Aura, meditation and scientific feedback
Another type of device is the one that allows the photographing of the aura. This can be a great tool for a yogi, who is at the beginning of the practice, in understanding very easily how certain asanas and meditation can have an influence that remain in the being and are reflected by the colours of the aura. By having an aura photographed, the yogi can realise a quick feedback circuit between the inner universe, of his or her feelings, thoughts, perceptions, and the picture of the etherical body. At a later stage when another such image is taken, again more understandings will appear – for example on how the yogi aura has grown and it is now expanded due to meditation techniques, increased mental power and so on.
It is relevant, I consider, that we keep a discerning balance between being swamped by the commercialised society that is soon to produce gadgets for virtually anything, whilst we still make the most of what we have available to further the Yoga practice.
Hundreds and thousands of years ago a Yoga Master would initiate a practitioner in one practice, but the aspiration and virtues of people living in those times were so great, the endurance, the will power, belief and gratitude so deep that it would be enough for that practitioner to be able to reach the peak of that knowledge. Now we live in a society driven by external stimuli, a fast pace of life and very little patience. Exploring the unseen dimensions of the spirit, and even experiencing inner silence is something that gives the modern man a range of states from unease to almost depression. It takes practice, encouragement and getting familiar with. It is therefore great that science can provide such tools of feedback to start with, so the modern Yoga scholar is supported in its quest for perfection.
The collaboration between Yoga and Science
I find it encouraging that science has started to acknowledge and work with some of the earliest truths known by yogis. For example, the reality of the chakras is something that is fully explored in Eastern writings and fundaments most of the Yoga teachings, yet the Western society has taken until 30-40 years ago a sceptical attitude at best.
It was during 2008 when I was doing a research into the scientific discoveries that prove the existence of chakras, when I came across Dr Konstantin Korotkov’s experiments that introduced the EPC/GDV Virtual Chakra program. This is a graphical display technology that displays certain parameters, which in conjunction with processed images from the 10 fingers can graphically show the distribution of energy centres of the human body – chakras. The EPC/GDV technique is accepted by Russian Ministry of Health as a Medical technology and certified in Europe.

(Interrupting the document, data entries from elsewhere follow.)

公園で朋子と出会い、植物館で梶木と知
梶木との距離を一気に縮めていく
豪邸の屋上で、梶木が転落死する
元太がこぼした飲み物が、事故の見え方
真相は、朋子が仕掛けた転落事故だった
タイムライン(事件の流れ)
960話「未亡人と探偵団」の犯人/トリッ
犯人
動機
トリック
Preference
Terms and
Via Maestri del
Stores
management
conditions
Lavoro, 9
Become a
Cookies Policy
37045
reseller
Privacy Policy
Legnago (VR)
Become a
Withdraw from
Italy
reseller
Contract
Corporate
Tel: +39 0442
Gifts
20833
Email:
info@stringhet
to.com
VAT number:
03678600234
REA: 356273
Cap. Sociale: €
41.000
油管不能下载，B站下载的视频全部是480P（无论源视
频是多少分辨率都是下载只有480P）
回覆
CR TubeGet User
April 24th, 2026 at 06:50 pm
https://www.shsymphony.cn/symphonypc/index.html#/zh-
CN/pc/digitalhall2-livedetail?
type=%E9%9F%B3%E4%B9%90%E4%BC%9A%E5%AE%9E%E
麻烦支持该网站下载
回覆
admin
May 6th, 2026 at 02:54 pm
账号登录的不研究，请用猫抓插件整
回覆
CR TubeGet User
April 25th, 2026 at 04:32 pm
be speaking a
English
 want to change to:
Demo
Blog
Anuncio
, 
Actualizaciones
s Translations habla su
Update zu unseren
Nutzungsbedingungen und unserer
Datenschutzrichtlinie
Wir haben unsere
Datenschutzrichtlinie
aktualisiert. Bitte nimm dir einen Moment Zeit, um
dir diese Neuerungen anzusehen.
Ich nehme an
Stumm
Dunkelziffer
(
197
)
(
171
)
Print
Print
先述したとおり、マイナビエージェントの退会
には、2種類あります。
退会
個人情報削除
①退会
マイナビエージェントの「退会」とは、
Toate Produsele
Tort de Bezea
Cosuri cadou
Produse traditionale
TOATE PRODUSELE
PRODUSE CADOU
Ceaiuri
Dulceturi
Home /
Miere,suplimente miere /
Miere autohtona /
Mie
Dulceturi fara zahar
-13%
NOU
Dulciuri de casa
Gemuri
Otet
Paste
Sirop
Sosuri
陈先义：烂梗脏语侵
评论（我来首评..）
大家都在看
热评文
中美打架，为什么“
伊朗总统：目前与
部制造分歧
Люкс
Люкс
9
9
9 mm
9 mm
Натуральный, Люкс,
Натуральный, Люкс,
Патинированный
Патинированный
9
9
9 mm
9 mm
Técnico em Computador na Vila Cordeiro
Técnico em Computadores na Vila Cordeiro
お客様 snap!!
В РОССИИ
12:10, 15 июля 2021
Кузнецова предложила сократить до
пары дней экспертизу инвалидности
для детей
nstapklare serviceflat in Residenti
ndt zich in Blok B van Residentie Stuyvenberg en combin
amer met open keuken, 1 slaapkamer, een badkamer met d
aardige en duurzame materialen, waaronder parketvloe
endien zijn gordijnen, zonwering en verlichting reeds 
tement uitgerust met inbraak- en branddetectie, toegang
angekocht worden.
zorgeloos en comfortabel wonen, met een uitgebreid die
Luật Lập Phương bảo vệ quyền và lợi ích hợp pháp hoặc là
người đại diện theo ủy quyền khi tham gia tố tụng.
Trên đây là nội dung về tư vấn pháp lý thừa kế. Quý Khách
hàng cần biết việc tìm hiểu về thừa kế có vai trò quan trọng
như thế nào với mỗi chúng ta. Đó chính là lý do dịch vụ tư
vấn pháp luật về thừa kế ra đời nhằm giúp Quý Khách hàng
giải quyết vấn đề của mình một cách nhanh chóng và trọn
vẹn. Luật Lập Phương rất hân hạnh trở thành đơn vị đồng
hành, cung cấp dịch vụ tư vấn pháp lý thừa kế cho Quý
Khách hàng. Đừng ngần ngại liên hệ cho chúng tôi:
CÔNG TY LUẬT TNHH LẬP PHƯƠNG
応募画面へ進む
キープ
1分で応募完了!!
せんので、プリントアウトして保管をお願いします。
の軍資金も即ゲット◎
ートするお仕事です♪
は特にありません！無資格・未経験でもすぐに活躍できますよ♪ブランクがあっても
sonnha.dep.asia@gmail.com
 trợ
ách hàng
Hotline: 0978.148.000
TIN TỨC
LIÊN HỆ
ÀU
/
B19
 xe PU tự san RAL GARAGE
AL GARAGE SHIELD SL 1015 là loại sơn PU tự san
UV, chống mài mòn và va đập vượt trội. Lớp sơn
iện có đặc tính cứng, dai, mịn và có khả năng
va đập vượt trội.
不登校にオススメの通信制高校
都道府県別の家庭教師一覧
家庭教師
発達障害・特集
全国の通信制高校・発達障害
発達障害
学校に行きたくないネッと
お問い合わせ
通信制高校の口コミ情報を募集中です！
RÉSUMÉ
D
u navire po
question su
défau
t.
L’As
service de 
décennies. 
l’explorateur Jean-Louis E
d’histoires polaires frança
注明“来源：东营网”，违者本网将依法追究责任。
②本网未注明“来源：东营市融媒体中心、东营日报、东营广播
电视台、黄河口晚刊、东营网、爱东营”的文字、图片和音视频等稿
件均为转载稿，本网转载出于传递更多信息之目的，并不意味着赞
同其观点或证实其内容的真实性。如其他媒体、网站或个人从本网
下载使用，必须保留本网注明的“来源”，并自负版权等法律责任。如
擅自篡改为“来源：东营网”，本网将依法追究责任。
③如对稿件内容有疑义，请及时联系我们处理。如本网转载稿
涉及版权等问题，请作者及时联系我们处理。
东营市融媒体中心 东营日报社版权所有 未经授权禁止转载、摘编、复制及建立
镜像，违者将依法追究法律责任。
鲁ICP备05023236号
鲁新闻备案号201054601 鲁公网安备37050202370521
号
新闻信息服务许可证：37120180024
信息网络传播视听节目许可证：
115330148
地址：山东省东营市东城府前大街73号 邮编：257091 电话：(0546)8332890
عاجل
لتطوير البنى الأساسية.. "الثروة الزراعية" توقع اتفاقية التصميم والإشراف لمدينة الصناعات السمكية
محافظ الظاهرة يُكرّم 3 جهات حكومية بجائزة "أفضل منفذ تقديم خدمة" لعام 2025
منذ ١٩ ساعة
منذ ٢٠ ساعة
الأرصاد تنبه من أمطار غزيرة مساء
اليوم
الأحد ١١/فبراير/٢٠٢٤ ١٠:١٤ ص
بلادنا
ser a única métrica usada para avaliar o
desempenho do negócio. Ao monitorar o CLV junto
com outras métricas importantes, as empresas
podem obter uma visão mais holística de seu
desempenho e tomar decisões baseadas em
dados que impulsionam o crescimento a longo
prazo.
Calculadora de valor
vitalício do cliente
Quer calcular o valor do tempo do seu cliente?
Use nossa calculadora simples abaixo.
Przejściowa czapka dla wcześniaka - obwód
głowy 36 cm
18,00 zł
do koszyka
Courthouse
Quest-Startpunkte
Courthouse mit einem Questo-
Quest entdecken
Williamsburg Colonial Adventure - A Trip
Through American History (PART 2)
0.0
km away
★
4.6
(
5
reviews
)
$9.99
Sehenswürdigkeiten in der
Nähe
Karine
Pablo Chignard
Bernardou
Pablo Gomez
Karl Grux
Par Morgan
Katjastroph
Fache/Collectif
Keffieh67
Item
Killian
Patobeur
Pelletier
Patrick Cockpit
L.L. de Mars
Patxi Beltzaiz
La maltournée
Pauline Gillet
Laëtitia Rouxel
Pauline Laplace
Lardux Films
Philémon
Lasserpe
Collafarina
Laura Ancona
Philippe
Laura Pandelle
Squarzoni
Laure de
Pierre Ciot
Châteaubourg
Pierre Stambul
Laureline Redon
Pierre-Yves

Now the scientific research into the energy field has furthered, and according to Dr K Korotkov, “the incredible implications for the diagnosis and treatment of physical, emotional, mental and spiritual conditions with applications in medicine, psychology, sound therapy, biophysics, genetics, forensic science, agriculture, ecology etc have only just begun”.
I believe this is an exciting time for all of us and I would go as far as to say that it may be a call especially for those who have gathered personal relevant spiritual experience, due to their successful Yoga practice, to support such teams of scientists in these extraordinary researches, especially when these are used for healing of humanity.